I suppose this can be especially true in academia.

Or wherever two or more are gathered . . .
0 Replies
 
panzade
 
  1  
Wed 1 Dec, 2010 05:43 pm
@ossobuco,
interesting melange osso
0 Replies
 
JTT
 
  0  
Wed 1 Dec, 2010 06:15 pm
@spendius,
Quote:
He most certainly did.



Quote:
CI wrote: I agree; we are our own god at the mercy of nature.
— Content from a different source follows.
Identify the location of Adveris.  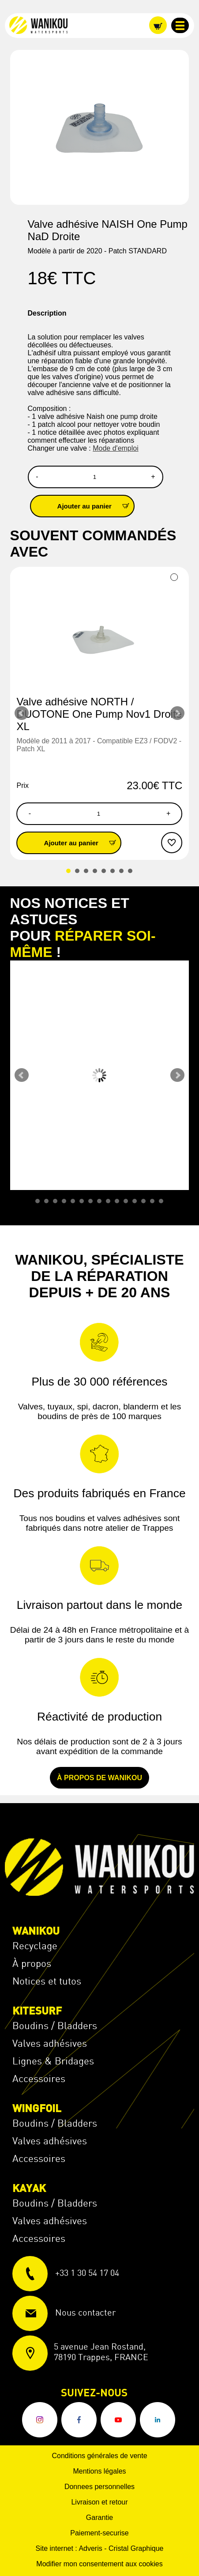
(90, 2548).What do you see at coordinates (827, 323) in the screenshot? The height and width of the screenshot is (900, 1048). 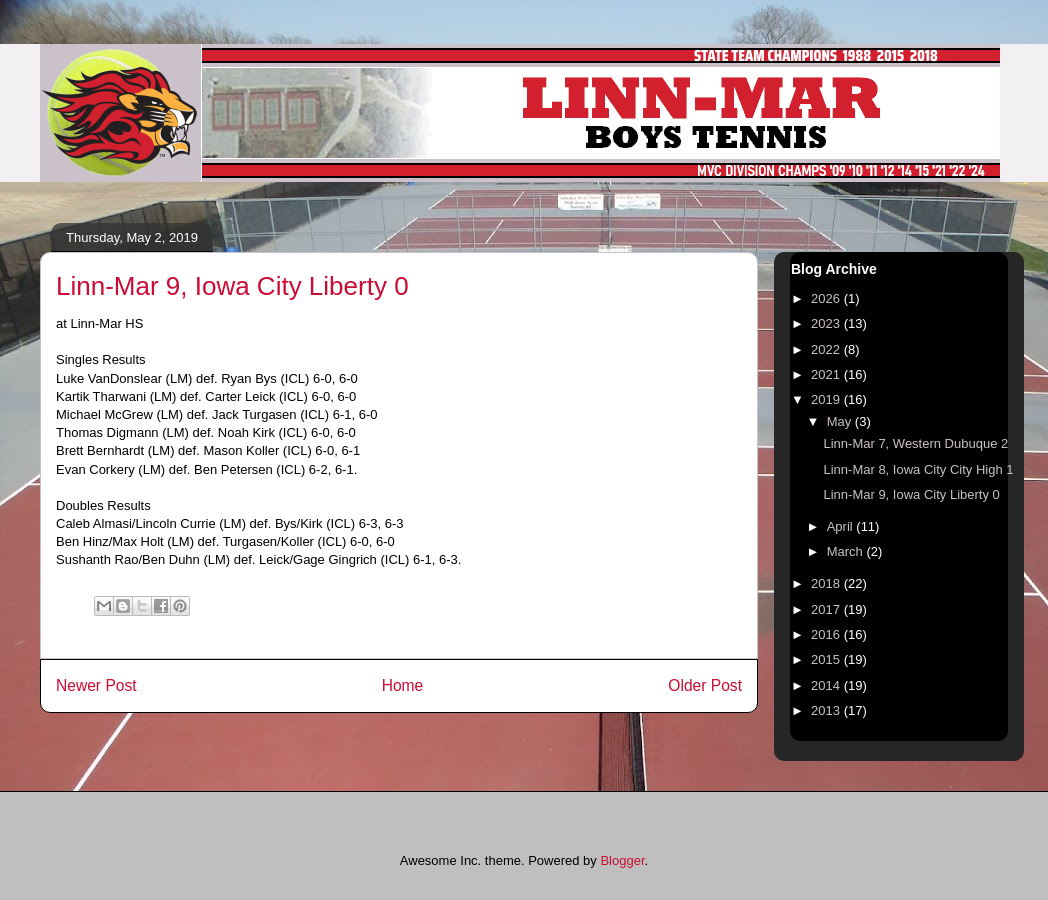 I see `2023` at bounding box center [827, 323].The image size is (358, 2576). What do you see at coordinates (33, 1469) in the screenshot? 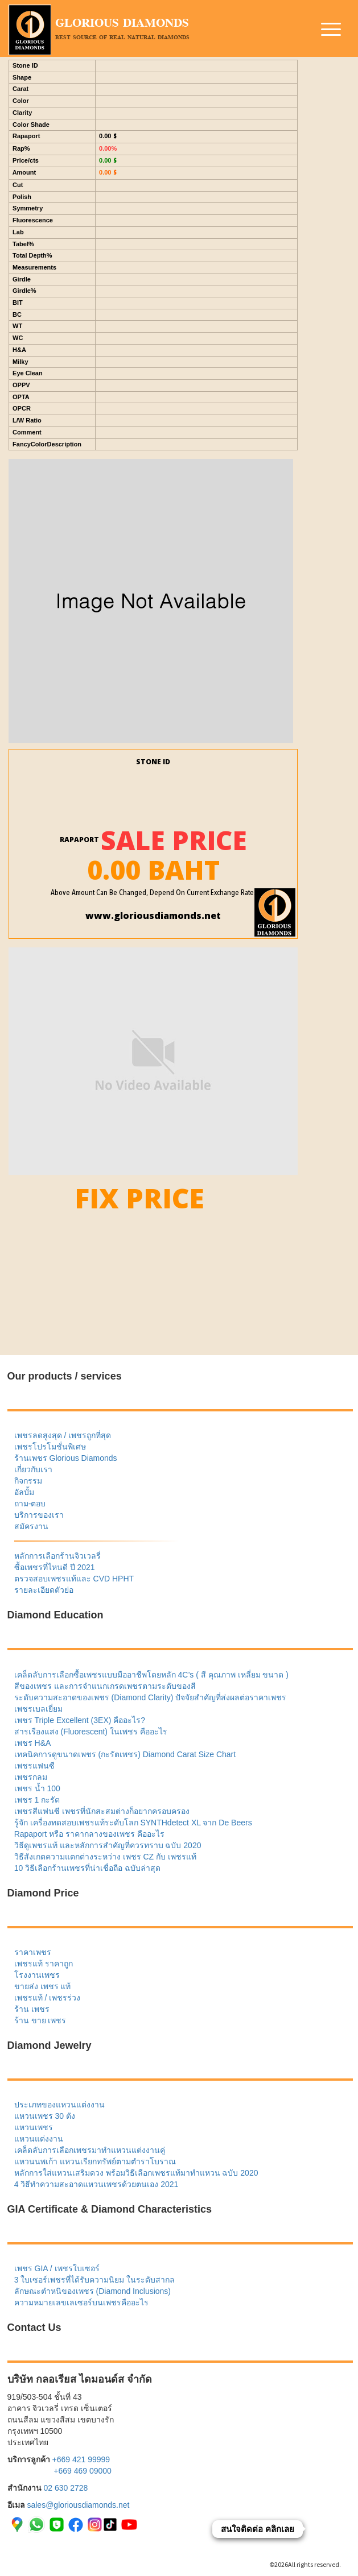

If we are fortunate to have been born with all of our biology that's considered normal, and are born in a country that provides all the opportunities for education and work, we are the fortunate ones.


Quote:
Spendi replied: There you go folks. The Original Garden of Ignorance. It all grows on trees. It hasn't been made to happen at all. The Western lifestyle is just "there". No credit due to anyone. Just luck. Simply poofed into existence.


CI didn't say anything about anything growing on trees. He didn't discount the fact that there were others before him who made the situation that he could be born into. In fact, he specifically recognized this, and I quote, "born in a country that provides all the opportunities for education and work".

The luck was his being born into this relatively easy situation, which he noted made him one of the fortunate ones.

He most certainly didn't suggest that anything was "simply poofed into existence".

You read things in that weren't there and you made gigantic leaps of illogic.
JTT
 
  0  
Wed 1 Dec, 2010 06:17 pm
@eurocelticyankee,
Quote:
The printer was fined the equivalent of $400.


I guess killing him wasn't an appropriate option considering, is it two commandments previous to the 7th?
0 Replies
 
spendius
 
  0  
Wed 1 Dec, 2010 06:19 pm
@JTT,
Suit yourself JT. He is engaged in belittling the process which allowed him to feel so fortunate. He needs to think it was a happy accident. He has no explanation of how it would have occured otherwise.